*** Opening DATASET EXTRACT ***
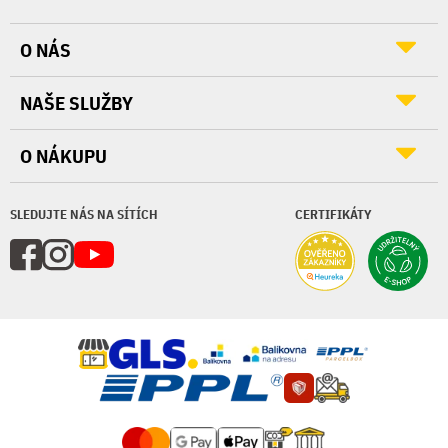
O NÁS
NAŠE SLUŽBY
O NÁKUPU
SLEDUJTE NÁS NA SÍTÍCH
CERTIFIKÁTY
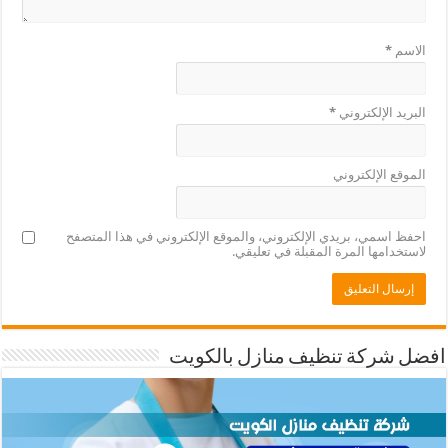
الاسم
*
البريد الإلكتروني
*
الموقع الإلكتروني
احفظ اسمي، بريدي الإلكتروني، والموقع الإلكتروني في هذا المتصفح
لاستخدامها المرة المقبلة في تعليقي.
افضل شركة تنظيف منازل بالكويت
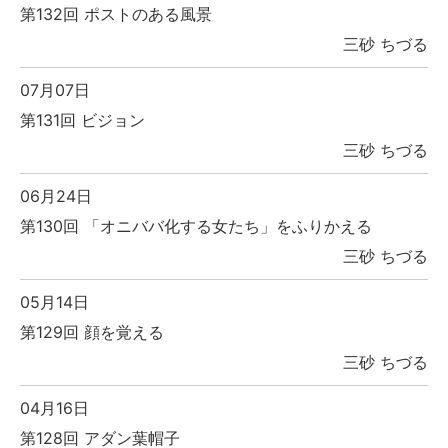
第132回 ポストのある風景
三砂 ちづる
07月07日
第131回 ビジョン
三砂 ちづる
06月24日
第130回 「オニババ化する女たち」をふりかえる
三砂 ちづる
05月14日
第129回 顔を覚える
三砂 ちづる
04月16日
第128回 アダン葉帽子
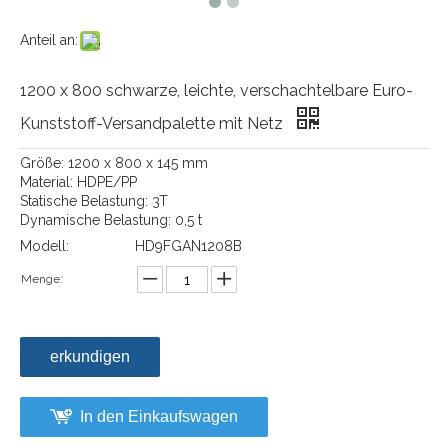
Anteil an:
1200 x 800 schwarze, leichte, verschachtelbare Euro-
Kunststoff-Versandpalette mit Netz
Größe: 1200 x 800 x 145 mm
Material: HDPE/PP
Statische Belastung: 3T
Dynamische Belastung: 0,5 t
Modell:
HD9FGAN1208B
Menge:
erkundigen
In den Einkaufswagen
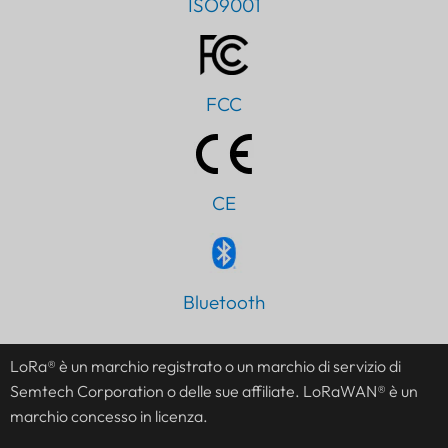
ISO9001
FCC
CE
Bluetooth
LoRa® è un marchio registrato o un marchio di servizio di
Semtech Corporation o delle sue affiliate. LoRaWAN® è un
marchio concesso in licenza.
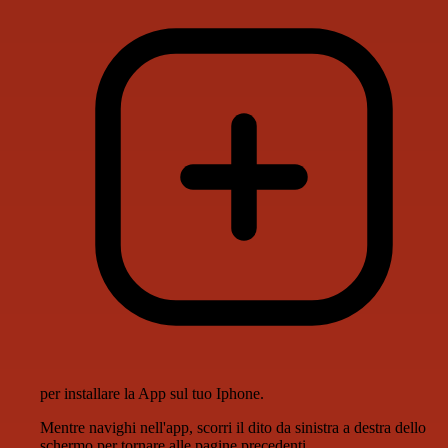
per installare la App sul tuo Iphone.
Mentre navighi nell'app, scorri il dito da sinistra a destra dello
schermo per tornare alle pagine precedenti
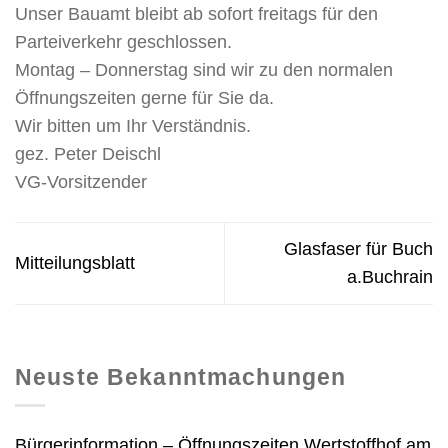
Unser Bauamt bleibt ab sofort freitags für den
Parteiverkehr geschlossen.
Montag – Donnerstag sind wir zu den normalen
Öffnungszeiten gerne für Sie da.
Wir bitten um Ihr Verständnis.
gez. Peter Deischl
VG-Vorsitzender
Glasfaser für Buch
Mitteilungsblatt
a.Buchrain
Neuste Bekanntmachungen
Bürgerinformation – Öffnungszeiten Wertstoffhof am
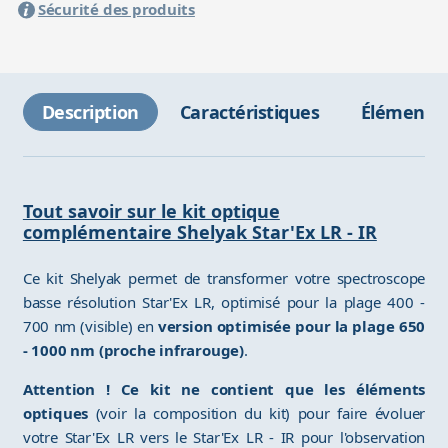
Sécurité des produits
Description
Caractéristiques
Éléments 
Tout savoir sur le kit optique
complémentaire Shelyak Star'Ex LR - IR
Ce kit Shelyak permet de transformer votre spectroscope
basse résolution Star'Ex LR, optimisé pour la plage 400 -
700 nm (visible) en
version optimisée pour la plage 650
- 1000 nm (proche infrarouge)
.
Attention ! Ce kit ne contient que les éléments
optiques
(voir la composition du kit) pour faire évoluer
votre Star'Ex LR vers le Star'Ex LR - IR pour l'observation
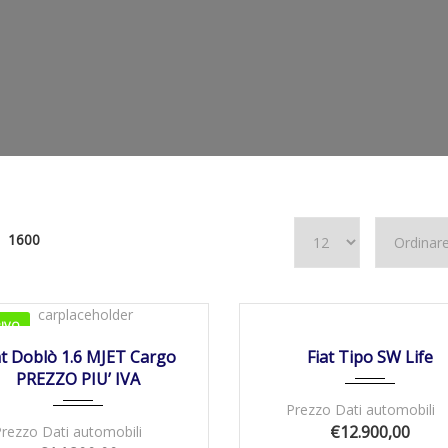
1600
15/09/2021
Manua...
RIVO
DISPONIBILE
01/2022
Manua...
46000
at Doblò 1.6 MJET Cargo
Fiat Tipo SW Life
PREZZO PIU’ IVA
Prezzo Dati automobili
€12.900,00
Prezzo Dati automobili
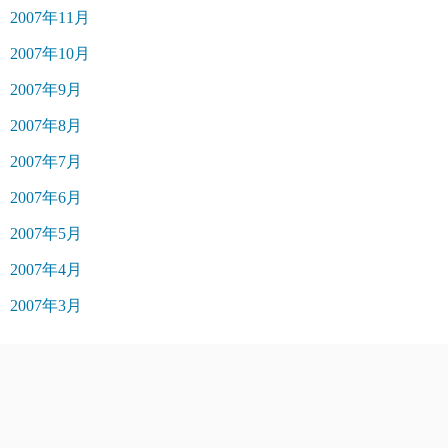
2007年11月
2007年10月
2007年9月
2007年8月
2007年7月
2007年6月
2007年5月
2007年4月
2007年3月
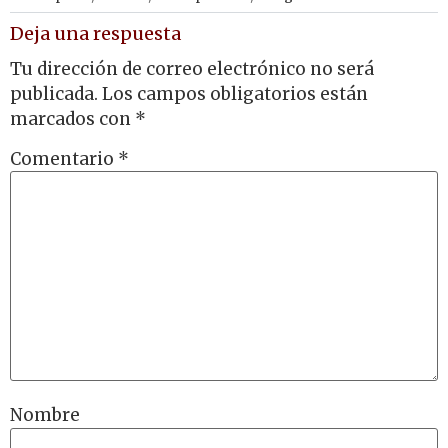
Deja una respuesta
Tu dirección de correo electrónico no será
publicada.
Los campos obligatorios están
marcados con
*
Comentario
*
Nombre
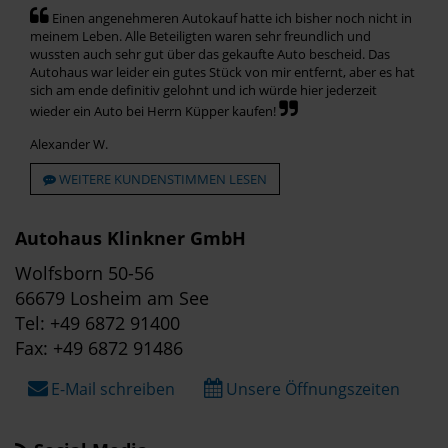
Einen angenehmeren Autokauf hatte ich bisher noch nicht in
meinem Leben. Alle Beteiligten waren sehr freundlich und
wussten auch sehr gut über das gekaufte Auto bescheid. Das
Autohaus war leider ein gutes Stück von mir entfernt, aber es hat
sich am ende definitiv gelohnt und ich würde hier jederzeit
wieder ein Auto bei Herrn Küpper kaufen!
Alexander W.
WEITERE KUNDENSTIMMEN LESEN
Autohaus Klinkner GmbH
Wolfsborn 50-56
66679 Losheim am See
Tel: +49 6872 91400
Fax: +49 6872 91486
E-Mail schreiben
Unsere Öffnungszeiten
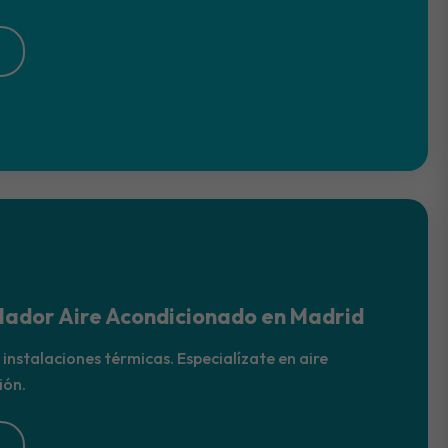
alador Aire Acondicionado en Madrid
 instalaciones térmicas. Especialízate en aire
ión.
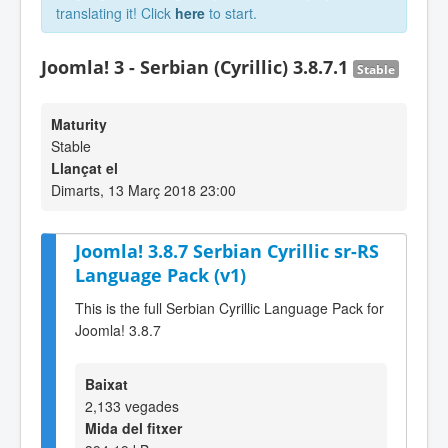
translating it! Click
here
to start.
Joomla! 3 - Serbian (Cyrillic) 3.8.7.1
Stable
Maturity
Stable
Llançat el
Dimarts, 13 Març 2018 23:00
Joomla! 3.8.7 Serbian Cyrillic sr-RS
Language Pack (v1)
This is the full Serbian Cyrillic Language Pack for
Joomla! 3.8.7
Baixat
2,133 vegades
Mida del fitxer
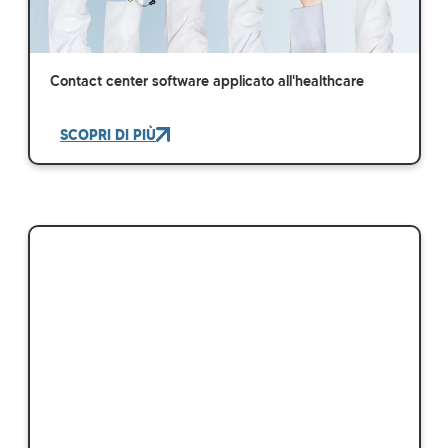
Contact center software applicato all'healthcare
SCOPRI DI PIÙ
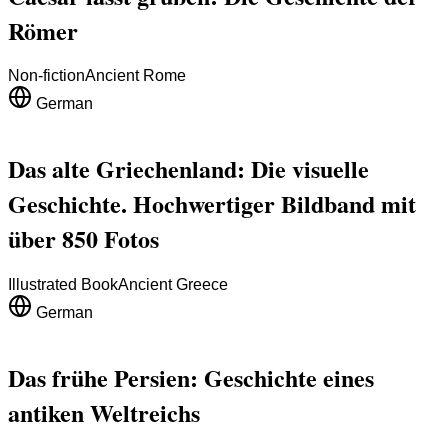
Römer
Non-fiction
Ancient Rome
German
Das alte Griechenland: Die visuelle
Geschichte. Hochwertiger Bildband mit
über 850 Fotos
Illustrated Book
Ancient Greece
German
Das frühe Persien: Geschichte eines
antiken Weltreichs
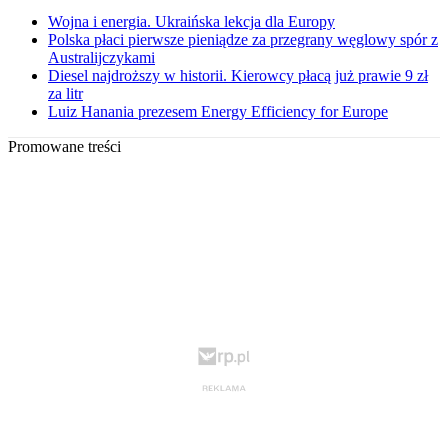
Wojna i energia. Ukraińska lekcja dla Europy
Polska płaci pierwsze pieniądze za przegrany węglowy spór z
Australijczykami
Diesel najdroższy w historii. Kierowcy płacą już prawie 9 zł
za litr
Luiz Hanania prezesem Energy Efficiency for Europe
Promowane treści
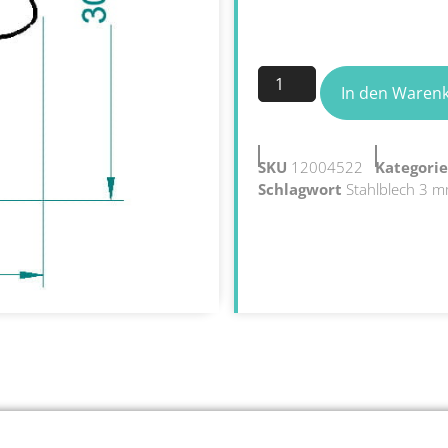
In den Waren
SKU
12004522
Kategori
Schlagwort
Stahlblech 3 m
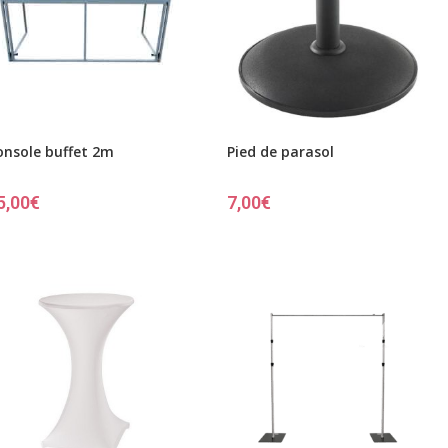
onsole buffet 2m
Pied de parasol
5,00
€
7,00
€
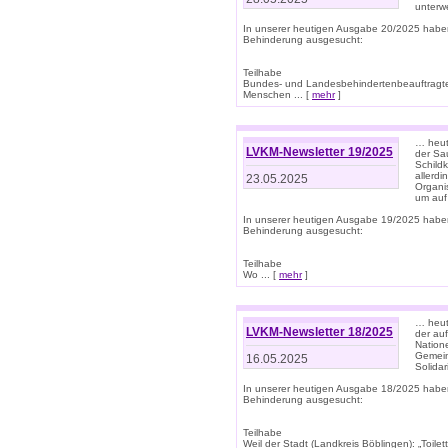
unterwe
In unserer heutigen Ausgabe 20/2025 habe
Behinderung ausgesucht:
Teilhabe
Bundes- und Landesbehindertenbeauftragte:
Menschen ... [
mehr
]
… heute
LVKM-Newsletter 19/2025
der Sau
Schild
allerd
23.05.2025
Organi
um auf
In unserer heutigen Ausgabe 19/2025 habe
Behinderung ausgesucht:
Teilhabe
Wo ... [
mehr
]
… heut
LVKM-Newsletter 18/2025
der au
Nation
Gemeins
16.05.2025
Solidar
In unserer heutigen Ausgabe 18/2025 habe
Behinderung ausgesucht:
Teilhabe
Weil der Stadt (Landkreis Böblingen): „Toilette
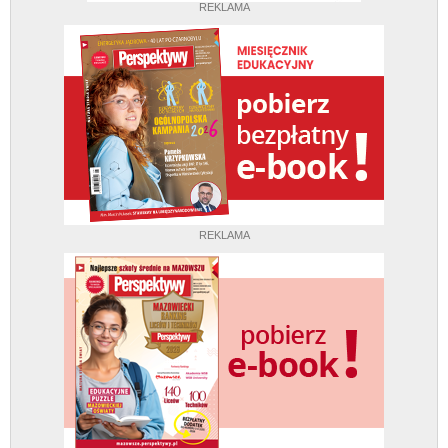
REKLAMA
REKLAMA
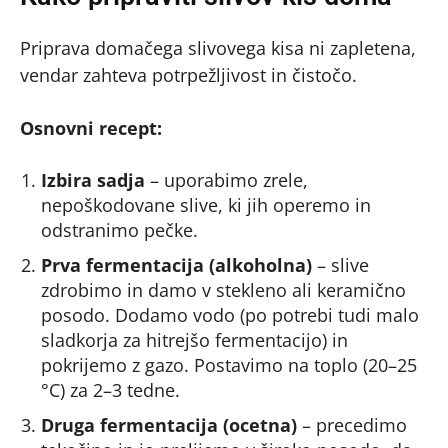
Priprava domačega slivovega kisa ni zapletena,
vendar zahteva potrpežljivost in čistočo.
Osnovni recept:
Izbira sadja
– uporabimo zrele,
nepoškodovane slive, ki jih operemo in
odstranimo pečke.
Prva fermentacija (alkoholna)
– slive
zdrobimo in damo v stekleno ali keramično
posodo. Dodamo vodo (po potrebi tudi malo
sladkorja za hitrejšo fermentacijo) in
pokrijemo z gazo. Postavimo na toplo (20–25
°C) za 2–3 tedne.
Druga fermentacija (ocetna)
– precedimo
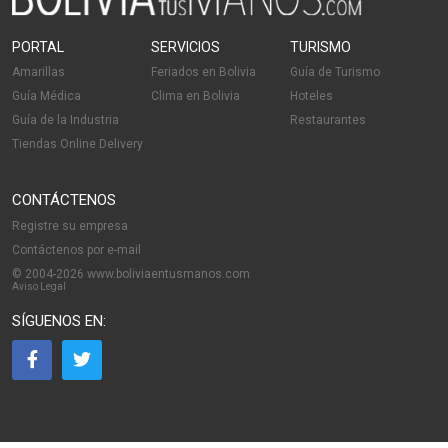
PORTAL
SERVICIOS
TURISMO
Amarillas
Feriados en Bolivia
Guía de Turismo
Guía Médica
Clima en Bolivia
Hoteles
Guía de la Industria
Restaurantes
Tiendas Online Delivery
CONTÁCTENOS
Registre su empresa
Contáctenos por e-mail
© 2004-2026 www.boliviaentusmanos.com
Aviso Legal
SÍGUENOS EN:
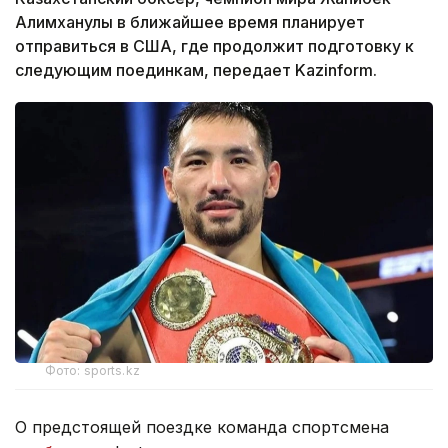
Алимханулы в ближайшее время планирует
отправиться в США, где продолжит подготовку к
следующим поединкам, передает Kazinform.
Фото: sports.kz
О предстоящей поездке команда спортсмена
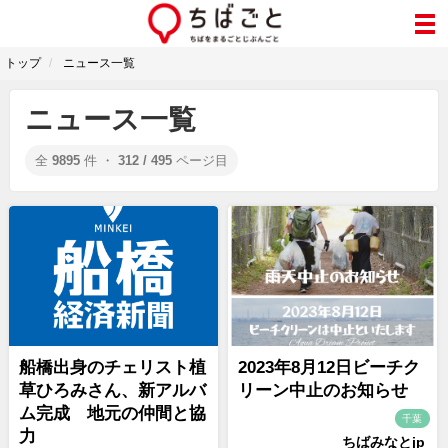
トップ
ニュース一覧
ニュース一覧
全
9895
件 ・
312 / 495
ページ目
船橋出身のチェリスト植
2023年8月12日ビーチク
草ひろみさん、新アルバ
リーン中止のお知らせ
ム完成 地元の仲間と協
千葉
力
ちばみなとjp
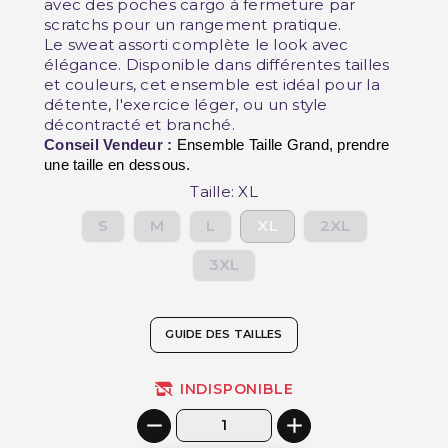
avec des poches cargo à fermeture par
scratchs pour un rangement pratique.
Le sweat assorti complète le look avec
élégance. Disponible dans différentes tailles
et couleurs, cet ensemble est idéal pour la
détente, l'exercice léger, ou un style
décontracté et branché.
Conseil Vendeur :
 Ensemble Taille Grand, prendre 
une taille en dessous.
Taille: XL
S
M
L
XL
2XL
3XL
GUIDE DES TAILLES
INDISPONIBLE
*** Closing DATASET EXTRACT ***
▸ WHAT TO WORK ON:
The lines to restate word for word run from the line that contains "Фото: sports.kz" through the end of the entries above, both ends included. Leave out all pictures and write nothing else.

▸ TASK RESULT:
Фото: sports.kz
О предстоящей поездке команда спортсмена
トップ
ニュース一覧
ニュース一覧
全
9895
件 ・
312 / 495
ページ目
船橋出身のチェリスト植
2023年8月12日ビーチク
草ひろみさん、新アルバ
リーン中止のお知らせ
ム完成 地元の仲間と協
千葉
力
ちばみなとjp
avec des poches cargo à fermeture par
scratchs pour un rangement pratique.
Le sweat assorti complète le look avec
élégance. Disponible dans différentes tailles
et couleurs, cet ensemble est idéal pour la
détente, l'exercice léger, ou un style
décontracté et branché.
Conseil Vendeur :
 Ensemble Taille Grand, prendre 
une taille en dessous.
Taille: XL
S
M
L
XL
2XL
3XL
GUIDE DES TAILLES
INDISPONIBLE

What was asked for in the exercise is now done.